- WORK ITEM
Could you copy exactly the lines from the start of the records through the one containing "V.A. / Vans Warped Tour '0", both included, and leave out the pictures?

(Stored data entries)
"""
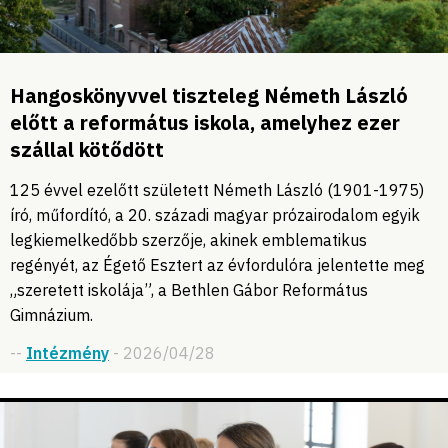
Hangoskönyvvel tiszteleg Németh László
előtt a református iskola, amelyhez ezer
szállal kötődött
125 évvel ezelőtt született Németh László (1901-1975)
író, műfordító, a 20. századi magyar prózairodalom egyik
legkiemelkedőbb szerzője, akinek emblematikus
regényét, az Égető Esztert az évfordulóra jelentette meg
„szeretett iskolája”, a Bethlen Gábor Református
Gimnázium.
--
Intézmény
- 2026/04/28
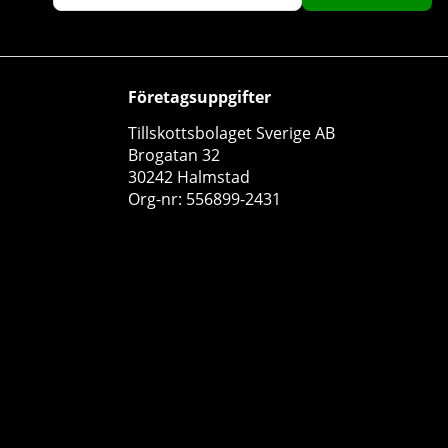
Företagsuppgifter
Tillskottsbolaget Sverige AB
Brogatan 32
Prime Nutrition Omega-3, 60 caps
30242 Halmstad
Org-nr: 556899-2431
Prime Nutrition
0
99 kr
Köp!
10
50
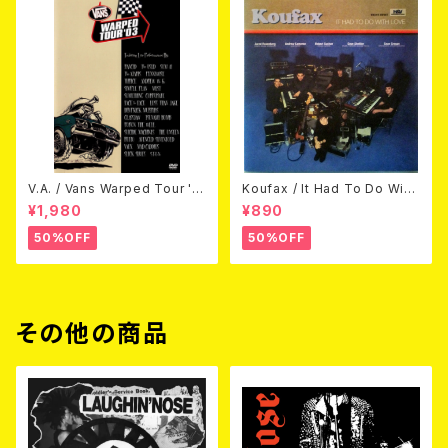
V.A. / Vans Warped Tour '0
Koufax / It Had To Do With
3 (DVD)
Love (CD)
¥1,980
¥890
50%OFF
50%OFF
その他の商品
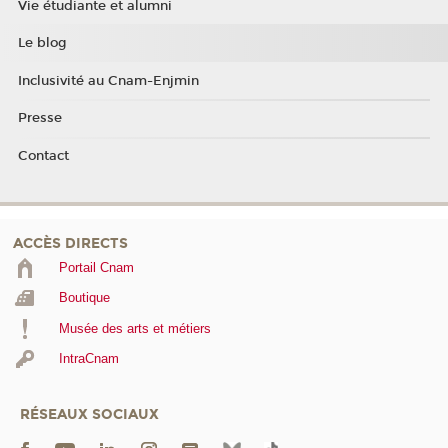
Vie étudiante et alumni
Le blog
Inclusivité au Cnam-Enjmin
Presse
Contact
ACCÈS DIRECTS
Portail Cnam
Boutique
Musée des arts et métiers
IntraCnam
RÉSEAUX SOCIAUX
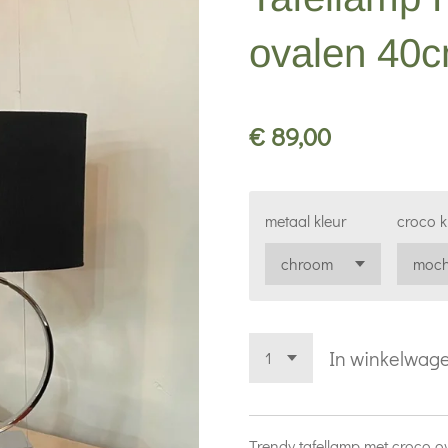
ovalen 40c
€ 89,00
metaal kleur
croco k
In winkelwag
Trendy tafellamp met croco o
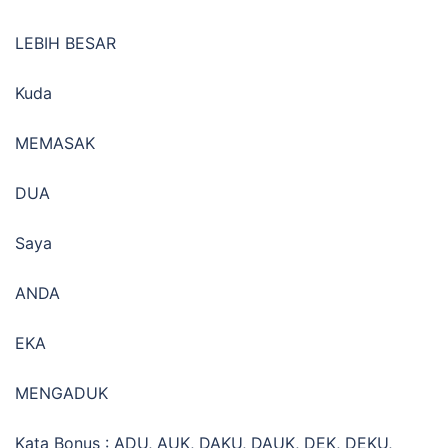
LEBIH BESAR
Kuda
MEMASAK
DUA
Saya
ANDA
EKA
MENGADUK
Kata Bonus : ADU, AUK, DAKU, DAUK, DEK, DEKU,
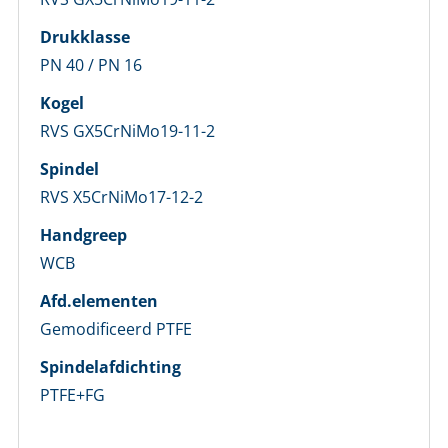
Drukklasse
PN 40 / PN 16
LOGIN
Kogel
RVS GX5CrNiMo19-11-2
Vul onderstaand formulier in om in te loggen
Spindel
E-mailadres *
RVS X5CrNiMo17-12-2
Handgreep
Wachtwoord *
WCB
Afd.elementen
Wachtwoord vergeten?
Gemodificeerd PTFE
Spindelafdichting
Login
PTFE+FG
Nog geen account bij ons?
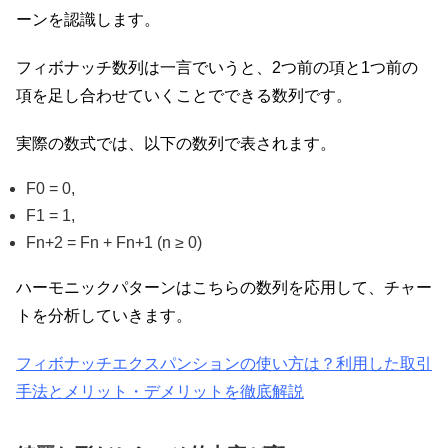
ーンを認識します。
フィボナッチ数列は一言でいうと、2つ前の項と1つ前の
項を足し合わせていくことでできる数列です。
実際の数式では、以下の数列で表されます。
F0 = 0,
F1 = 1,
Fn+2 = Fn + Fn+1 (n ≥ 0)
ハーモニックパターンはこちらの数列を応用して、チャー
トを分析していきます。
フィボナッチエクスパンションの使い方は？利用した取引
手法とメリット・デメリットを徹底解説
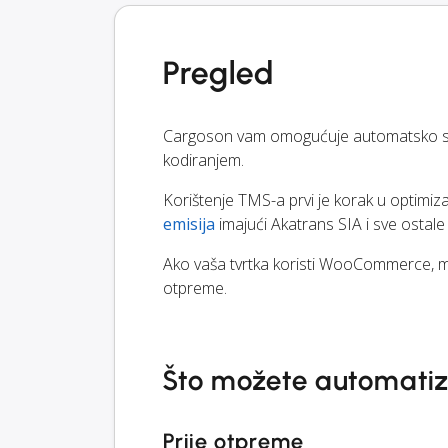
Pregled
Cargoson vam omogućuje automatsko sl
kodiranjem.
Korištenje TMS-a prvi je korak u optimiz
emisija
imajući Akatrans SIA i sve ostale
Ako vaša tvrtka koristi WooCommerce, mož
otpreme.
Što možete automatizi
Prije otpreme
"""
- EXERCISE OUTPUT
Hangoskönyvvel tiszteleg Németh László
előtt a református iskola, amelyhez ezer
szállal kötődött
125 évvel ezelőtt született Németh László (1901-1975)
író, műfordító, a 20. századi magyar prózairodalom egyik
legkiemelkedőbb szerzője, akinek emblematikus
regényét, az Égető Esztert az évfordulóra jelentette meg
„szeretett iskolája”, a Bethlen Gábor Református
Gimnázium.
--
Intézmény
- 2026/04/28
Företagsuppgifter
Tillskottsbolaget Sverige AB
Brogatan 32
Prime Nutrition Omega-3, 60 caps
30242 Halmstad
Org-nr: 556899-2431
Prime Nutrition
0
99 kr
Köp!
10
50
V.A. / Vans Warped Tour '0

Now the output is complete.